Conduit Distribution Pros Face Downsizing
CORRECTION: Credit Suisse insists that it has no plans to downsize or eliminate its asset-backed commercial paper distribution desk, contrary to what appeared in the Oct. 9 article "Conduit Distribution Pros Face Downsizing."
A wave of staff reductions is looming for dealers of asset-backed commercial paper.
While professionals who distribute commercial-paper conduit offerings have been hit by some of the same broad shakeouts as their peers amid the global financial crisis, industry players say they're now under consideration for more targeted cuts. Many are pointing to Citigroup as a candidate to move first, perhaps sacrificing its status as one of the busiest shops in the business.
Sources said that other institutions with smaller dealer desks, including Credit Suisse and Deutsche Bank, could pull back as well. But whether that means a downsizing of their dealer operations, or their outright elimination, remains to be seen.

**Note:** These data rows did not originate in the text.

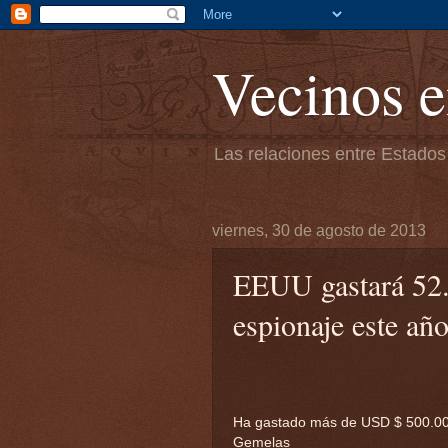
Vecinos e
Las relaciones entre Estados
viernes, 30 de agosto de 2013
EEUU gastará 52.
espionaje este añ
Ha gastado más de USD $ 500.000 
Gemelas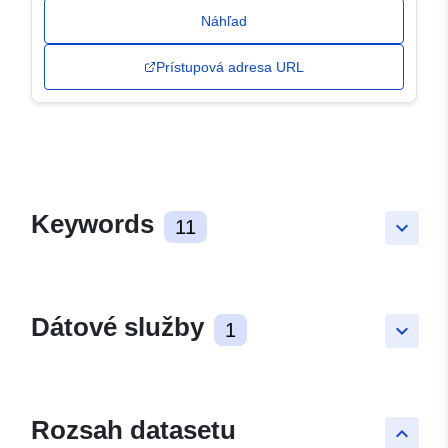
Náhľad
Prístupová adresa URL
Keywords
11
keyboard_arrow_down
Dátové služby
1
keyboard_arrow_down
Rozsah datasetu
keyboard_arrow_up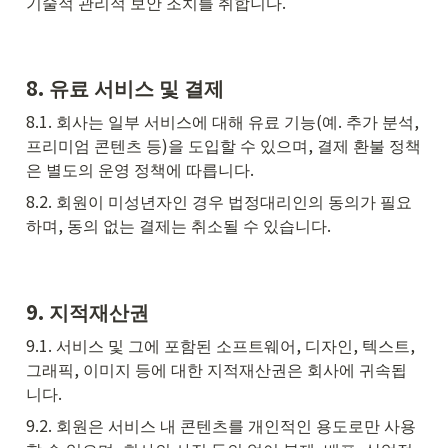
기술적 관리적 보안 조치를 취합니다.
8. 유료 서비스 및 결제
8.1. 회사는 일부 서비스에 대해 유료 기능(예. 추가 분석, 
프리미엄 콘텐츠 등)을 도입할 수 있으며, 결제 환불 정책
은 별도의 운영 정책에 따릅니다.
8.2. 회원이 미성년자인 경우 법정대리인의 동의가 필요
하며, 동의 없는 결제는 취소될 수 있습니다.
9. 지적재산권
9.1. 서비스 및 그에 포함된 소프트웨어, 디자인, 텍스트, 
그래픽, 이미지 등에 대한 지적재산권은 회사에 귀속됩
니다.
9.2. 회원은 서비스 내 콘텐츠를 개인적인 용도로만 사용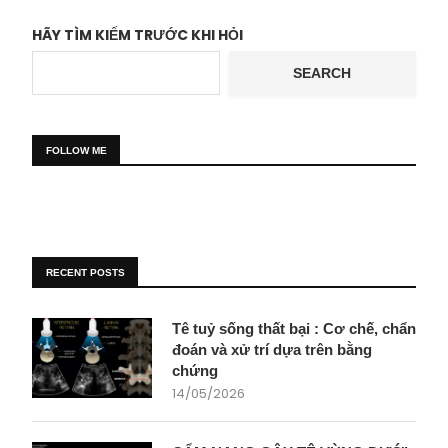
HÃY TÌM KIẾM TRƯỚC KHI HỎI
SEARCH
FOLLOW ME
RECENT POSTS
Tê tuỷ sống thất bại : Cơ chế, chẩn
đoán và xử trí dựa trên bằng
chứng
14/05/2026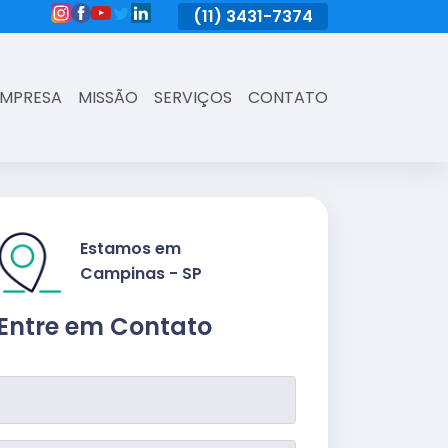
(11)
3431-7374
(11)
3431-7374
(11)
3431-73
EMPRESA
MISSÃO
SERVIÇOS
CONTATO
Estamos em
Campinas - SP
Entre em Contato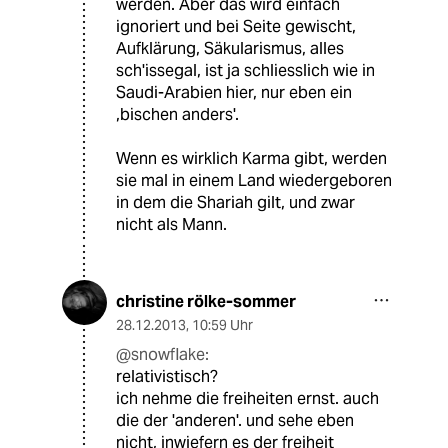
werden. Aber das wird einfach
ignoriert und bei Seite gewischt,
Aufklärung, Säkularismus, alles
sch'issegal, ist ja schliesslich wie in
Saudi-Arabien hier, nur eben ein
,bischen anders'.
Wenn es wirklich Karma gibt, werden
sie mal in einem Land wiedergeboren
in dem die Shariah gilt, und zwar
nicht als Mann.
christine rölke-sommer
28.12.2013
,
10:59 Uhr
@snowflake:
relativistisch?
ich nehme die freiheiten ernst. auch
die der 'anderen'. und sehe eben
nicht, inwiefern es der freiheit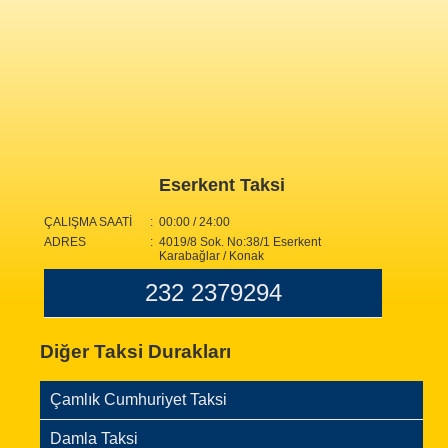
Eserkent Taksi
ÇALIŞMA SAATİ
: 00:00 / 24:00
ADRES
: 4019/8 Sok. No:38/1 Eserkent
Karabağlar / Konak
232 2379294
Diğer Taksi Durakları
Çamlık Cumhuriyet Taksi
Damla Taksi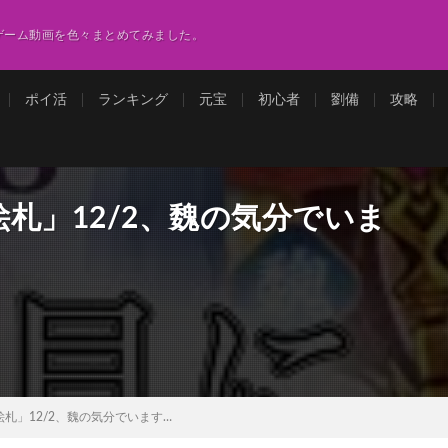
ゲーム動画を色々まとめてみました。
ポイ活
ランキング
元宝
初心者
劉備
攻略
札」12/2、魏の気分でいま
札」12/2、魏の気分でいます…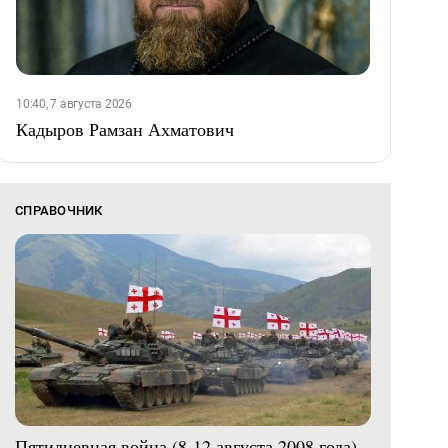
10:40, 7 августа 2026
Кадыров Рамзан Ахматович
СПРАВОЧНИК
Пятидневная война (8-12 августа 2008 года)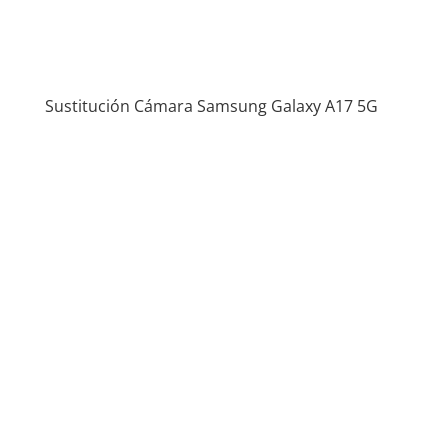
Sustitución Cámara Samsung Galaxy A17 5G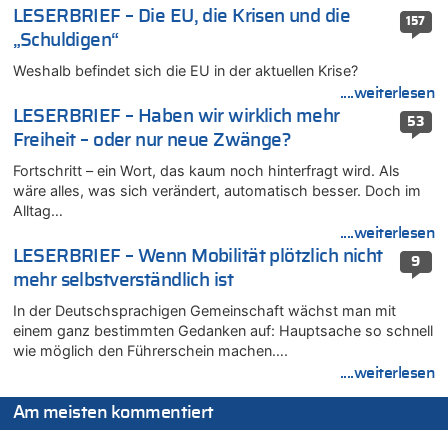
Wasserstand des Rheins in NRW so niedrig wie noch nie
LESERBRIEF – Die EU, die Krisen und die
157
06.08.2026 - 10:17 von Richtig zu
„Schuldigen“
Wasserstand des Rheins in NRW so niedrig wie noch nie
Weshalb befindet sich die EU in der aktuellen Krise?
06.08.2026 - 10:16 von Dax zu
....weiterlesen
Wasserstand des Rheins in NRW so niedrig wie noch nie
LESERBRIEF – Haben wir wirklich mehr
53
06.08.2026 - 10:09 von Dax zu
Freiheit – oder nur neue Zwänge?
Zweite Hitzewelle in diesem Sommer ist jetzt amtlich
Fortschritt – ein Wort, das kaum noch hinterfragt wird. Als
06.08.2026 - 10:02 von Soso zu
wäre alles, was sich verändert, automatisch besser. Doch im
Aachen ab 11. August wieder Mekka des Pferdesports –
Alltag…
Belgien setzt bei Reit-WM auf starke Springreiter
....weiterlesen
06.08.2026 - 09:22 von Zuhörer zu
LESERBRIEF – Wenn Mobilität plötzlich nicht
9
Wasserstand des Rheins in NRW so niedrig wie noch nie
mehr selbstverständlich ist
06.08.2026 - 09:13 von 5/11 zu
In der Deutschsprachigen Gemeinschaft wächst man mit
Wasserstand des Rheins in NRW so niedrig wie noch nie
einem ganz bestimmten Gedanken auf: Hauptsache so schnell
06.08.2026 - 09:05 von 5/11 zu
wie möglich den Führerschein machen….
Mehrere Menschen in Londons City niedergestochen
....weiterlesen
06.08.2026 - 08:39 von Eifel_er zu
Mehrere Menschen in Londons City niedergestochen
Am meisten kommentiert
06.08.2026 - 07:33 von Carine zu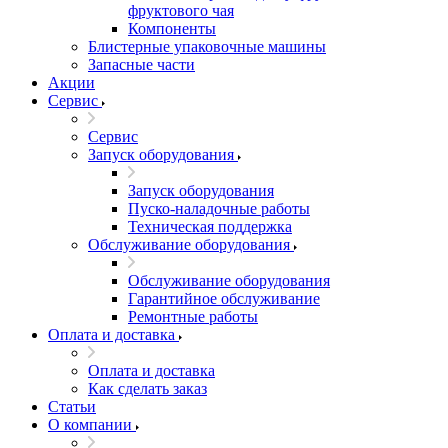
фруктового чая
Компоненты
Блистерные упаковочные машины
Запасные части
Акции
Сервис
Сервис
Запуск оборудования
Запуск оборудования
Пуско-наладочные работы
Техническая поддержка
Обслуживание оборудования
Обслуживание оборудования
Гарантийное обслуживание
Ремонтные работы
Оплата и доставка
Оплата и доставка
Как сделать заказ
Статьи
О компании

The expectations stem in part from capital-reserve formulas that will take hold with the Financial Accounting Standards Board's new FAS 166 and 167 rules at yearend. More generally, dealers are feeling pressure from more than two years of contraction in the conduit market, from peak outstandings of $1.2 trillion in August 2007 to about $500 billion now.
While conduit-dealer desks have shrunk to some extent during that time, there's a sense that those shops still employ far too many professionals for the amount of securities in the market.
Many dealers even staffed up in late 2007, after the market's decline had already begun. And in general, they've been hesitant to trim their operations - although it's unclear why. "It's been kind of shocking how many people are still hanging on," said a conduit-paper trader.
The new FASB rules could be what ultimately forces some banks' hands, by imposing stricter balance-sheet and cash-reserve guidelines for both conduit-funded receivables and liquidity facilities supplied to commercial-paper vehicles the institutions run. For a big credit-card lender like Citi, for example, its own conduits would present a less appealing means of funding - thus detracting from one of the main sources of business for its dealer desk.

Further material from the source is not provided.